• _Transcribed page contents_
+ + + + + + +

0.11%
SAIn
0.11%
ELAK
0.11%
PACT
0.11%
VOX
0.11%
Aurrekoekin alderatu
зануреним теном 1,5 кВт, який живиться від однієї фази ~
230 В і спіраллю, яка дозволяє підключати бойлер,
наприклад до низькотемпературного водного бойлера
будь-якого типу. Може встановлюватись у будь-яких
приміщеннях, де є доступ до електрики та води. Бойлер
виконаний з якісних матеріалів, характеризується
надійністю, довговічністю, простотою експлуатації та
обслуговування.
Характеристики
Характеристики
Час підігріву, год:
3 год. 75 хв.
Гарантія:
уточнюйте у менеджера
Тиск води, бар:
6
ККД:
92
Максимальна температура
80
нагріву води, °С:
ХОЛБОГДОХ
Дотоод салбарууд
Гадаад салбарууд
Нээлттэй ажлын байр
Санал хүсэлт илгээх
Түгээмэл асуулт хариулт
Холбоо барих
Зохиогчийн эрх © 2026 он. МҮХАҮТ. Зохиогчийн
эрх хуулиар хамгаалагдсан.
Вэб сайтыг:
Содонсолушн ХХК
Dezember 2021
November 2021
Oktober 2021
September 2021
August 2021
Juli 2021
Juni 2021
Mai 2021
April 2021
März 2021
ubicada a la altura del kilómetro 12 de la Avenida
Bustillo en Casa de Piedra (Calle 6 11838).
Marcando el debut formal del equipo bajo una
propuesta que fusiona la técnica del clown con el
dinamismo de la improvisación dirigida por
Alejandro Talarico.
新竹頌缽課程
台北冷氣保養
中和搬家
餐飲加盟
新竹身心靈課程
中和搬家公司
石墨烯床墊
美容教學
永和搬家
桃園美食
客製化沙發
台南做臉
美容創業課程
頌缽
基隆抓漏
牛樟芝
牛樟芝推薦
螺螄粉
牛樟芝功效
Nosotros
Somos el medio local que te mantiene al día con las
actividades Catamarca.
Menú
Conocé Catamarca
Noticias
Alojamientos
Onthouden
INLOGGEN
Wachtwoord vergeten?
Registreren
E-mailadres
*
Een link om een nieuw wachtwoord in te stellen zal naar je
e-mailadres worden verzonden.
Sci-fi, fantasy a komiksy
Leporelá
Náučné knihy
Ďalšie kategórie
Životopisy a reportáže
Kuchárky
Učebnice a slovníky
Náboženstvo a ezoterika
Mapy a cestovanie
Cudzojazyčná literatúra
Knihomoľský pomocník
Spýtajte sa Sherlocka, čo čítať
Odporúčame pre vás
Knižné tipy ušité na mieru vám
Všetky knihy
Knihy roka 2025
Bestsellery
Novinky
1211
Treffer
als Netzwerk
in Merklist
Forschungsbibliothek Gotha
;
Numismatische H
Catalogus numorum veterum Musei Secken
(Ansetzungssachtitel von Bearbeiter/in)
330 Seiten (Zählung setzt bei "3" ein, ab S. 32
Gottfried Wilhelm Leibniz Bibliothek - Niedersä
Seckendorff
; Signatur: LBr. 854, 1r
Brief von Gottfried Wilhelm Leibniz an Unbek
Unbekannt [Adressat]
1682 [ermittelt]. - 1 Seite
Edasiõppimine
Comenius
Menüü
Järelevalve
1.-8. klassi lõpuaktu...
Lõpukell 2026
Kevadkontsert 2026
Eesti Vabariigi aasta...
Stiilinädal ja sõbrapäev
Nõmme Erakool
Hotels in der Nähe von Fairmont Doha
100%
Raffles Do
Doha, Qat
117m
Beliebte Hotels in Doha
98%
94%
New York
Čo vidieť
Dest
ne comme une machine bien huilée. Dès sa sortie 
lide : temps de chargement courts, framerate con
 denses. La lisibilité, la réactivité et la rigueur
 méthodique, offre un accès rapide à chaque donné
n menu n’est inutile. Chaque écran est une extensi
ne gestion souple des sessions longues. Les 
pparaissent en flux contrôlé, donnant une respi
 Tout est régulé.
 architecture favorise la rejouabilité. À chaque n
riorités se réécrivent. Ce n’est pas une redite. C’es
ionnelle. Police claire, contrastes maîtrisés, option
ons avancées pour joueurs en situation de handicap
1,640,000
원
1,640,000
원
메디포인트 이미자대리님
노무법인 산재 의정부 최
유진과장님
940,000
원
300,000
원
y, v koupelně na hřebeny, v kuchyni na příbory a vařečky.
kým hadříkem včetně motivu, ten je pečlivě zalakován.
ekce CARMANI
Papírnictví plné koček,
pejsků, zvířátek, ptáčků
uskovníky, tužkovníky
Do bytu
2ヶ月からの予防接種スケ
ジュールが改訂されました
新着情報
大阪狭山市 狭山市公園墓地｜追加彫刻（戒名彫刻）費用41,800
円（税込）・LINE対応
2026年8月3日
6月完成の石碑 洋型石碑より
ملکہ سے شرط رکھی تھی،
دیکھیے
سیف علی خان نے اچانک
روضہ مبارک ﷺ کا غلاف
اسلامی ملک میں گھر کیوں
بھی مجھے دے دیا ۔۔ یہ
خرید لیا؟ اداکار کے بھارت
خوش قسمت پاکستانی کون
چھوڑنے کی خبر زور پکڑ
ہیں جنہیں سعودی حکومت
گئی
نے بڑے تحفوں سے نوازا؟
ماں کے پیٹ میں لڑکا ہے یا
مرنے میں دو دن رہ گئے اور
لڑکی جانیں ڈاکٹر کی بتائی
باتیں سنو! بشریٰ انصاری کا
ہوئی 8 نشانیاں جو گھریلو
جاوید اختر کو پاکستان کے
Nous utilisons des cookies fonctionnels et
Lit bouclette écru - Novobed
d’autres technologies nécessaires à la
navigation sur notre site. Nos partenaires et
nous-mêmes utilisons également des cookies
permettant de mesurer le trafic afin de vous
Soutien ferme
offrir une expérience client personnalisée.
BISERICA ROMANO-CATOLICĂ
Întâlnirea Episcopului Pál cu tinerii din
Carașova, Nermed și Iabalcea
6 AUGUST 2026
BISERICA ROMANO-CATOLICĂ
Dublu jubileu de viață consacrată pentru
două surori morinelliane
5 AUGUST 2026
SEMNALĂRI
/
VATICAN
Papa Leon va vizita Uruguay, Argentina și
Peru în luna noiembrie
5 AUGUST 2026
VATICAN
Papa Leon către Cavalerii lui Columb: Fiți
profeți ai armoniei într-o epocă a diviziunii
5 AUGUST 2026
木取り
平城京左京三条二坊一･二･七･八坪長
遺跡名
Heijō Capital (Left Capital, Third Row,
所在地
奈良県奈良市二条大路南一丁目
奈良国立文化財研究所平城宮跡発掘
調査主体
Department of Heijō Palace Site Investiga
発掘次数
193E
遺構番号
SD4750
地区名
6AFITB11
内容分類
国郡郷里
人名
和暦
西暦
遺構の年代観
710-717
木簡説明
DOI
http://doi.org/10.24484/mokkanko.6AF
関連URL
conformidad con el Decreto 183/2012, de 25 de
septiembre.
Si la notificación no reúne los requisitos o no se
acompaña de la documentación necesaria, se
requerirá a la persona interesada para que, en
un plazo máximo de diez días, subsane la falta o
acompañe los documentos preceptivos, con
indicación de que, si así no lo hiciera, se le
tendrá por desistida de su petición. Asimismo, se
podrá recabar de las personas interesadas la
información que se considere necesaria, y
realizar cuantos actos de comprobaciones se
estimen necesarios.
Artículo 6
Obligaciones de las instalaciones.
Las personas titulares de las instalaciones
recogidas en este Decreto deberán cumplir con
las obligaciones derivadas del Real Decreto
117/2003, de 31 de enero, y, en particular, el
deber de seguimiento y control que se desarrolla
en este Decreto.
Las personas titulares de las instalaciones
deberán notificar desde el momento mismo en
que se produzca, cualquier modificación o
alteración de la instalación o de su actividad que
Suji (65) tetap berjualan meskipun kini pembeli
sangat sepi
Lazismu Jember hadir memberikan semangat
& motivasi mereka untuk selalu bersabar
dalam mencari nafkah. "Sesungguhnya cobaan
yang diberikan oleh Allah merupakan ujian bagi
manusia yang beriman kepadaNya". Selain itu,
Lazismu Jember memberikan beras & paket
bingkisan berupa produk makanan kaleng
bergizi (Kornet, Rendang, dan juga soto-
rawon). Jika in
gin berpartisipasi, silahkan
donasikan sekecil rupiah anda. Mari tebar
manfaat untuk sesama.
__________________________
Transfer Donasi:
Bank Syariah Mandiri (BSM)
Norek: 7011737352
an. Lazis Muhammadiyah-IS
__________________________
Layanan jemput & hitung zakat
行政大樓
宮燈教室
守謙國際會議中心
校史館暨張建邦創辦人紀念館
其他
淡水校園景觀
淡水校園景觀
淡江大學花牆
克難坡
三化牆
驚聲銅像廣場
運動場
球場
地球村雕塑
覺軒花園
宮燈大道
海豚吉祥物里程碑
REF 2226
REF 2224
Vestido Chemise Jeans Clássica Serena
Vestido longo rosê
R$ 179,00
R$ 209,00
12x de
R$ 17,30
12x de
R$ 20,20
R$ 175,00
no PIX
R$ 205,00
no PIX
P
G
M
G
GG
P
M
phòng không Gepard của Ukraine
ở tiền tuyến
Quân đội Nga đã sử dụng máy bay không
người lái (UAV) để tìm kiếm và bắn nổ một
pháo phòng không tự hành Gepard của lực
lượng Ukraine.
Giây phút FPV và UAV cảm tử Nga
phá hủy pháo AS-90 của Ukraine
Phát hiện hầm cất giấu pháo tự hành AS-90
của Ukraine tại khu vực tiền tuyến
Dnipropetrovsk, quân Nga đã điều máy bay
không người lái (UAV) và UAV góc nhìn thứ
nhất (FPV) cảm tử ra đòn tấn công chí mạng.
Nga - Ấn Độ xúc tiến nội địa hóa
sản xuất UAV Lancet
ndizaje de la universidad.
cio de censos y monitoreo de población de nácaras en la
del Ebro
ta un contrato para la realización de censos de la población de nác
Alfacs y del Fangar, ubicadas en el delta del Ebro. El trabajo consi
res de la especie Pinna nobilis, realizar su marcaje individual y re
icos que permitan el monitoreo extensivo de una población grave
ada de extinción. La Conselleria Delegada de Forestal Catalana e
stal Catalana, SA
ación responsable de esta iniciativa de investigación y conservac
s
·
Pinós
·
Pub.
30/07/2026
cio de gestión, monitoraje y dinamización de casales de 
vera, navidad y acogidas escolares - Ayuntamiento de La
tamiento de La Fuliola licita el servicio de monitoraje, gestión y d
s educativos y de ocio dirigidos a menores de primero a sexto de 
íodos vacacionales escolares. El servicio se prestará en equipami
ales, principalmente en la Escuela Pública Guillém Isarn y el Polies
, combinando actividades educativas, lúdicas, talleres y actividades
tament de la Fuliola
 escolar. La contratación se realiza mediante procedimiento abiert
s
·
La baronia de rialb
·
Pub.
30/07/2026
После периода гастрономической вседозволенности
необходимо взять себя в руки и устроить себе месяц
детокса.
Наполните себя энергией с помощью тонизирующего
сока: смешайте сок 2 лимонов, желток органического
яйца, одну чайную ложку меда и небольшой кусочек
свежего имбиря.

+ + + + + + +

• _Work to complete_
Could you return all lines from the records that include the word "Leibniz"?

• _Solution_
Gottfried Wilhelm Leibniz Bibliothek - Niedersä
Brief von Gottfried Wilhelm Leibniz an Unbek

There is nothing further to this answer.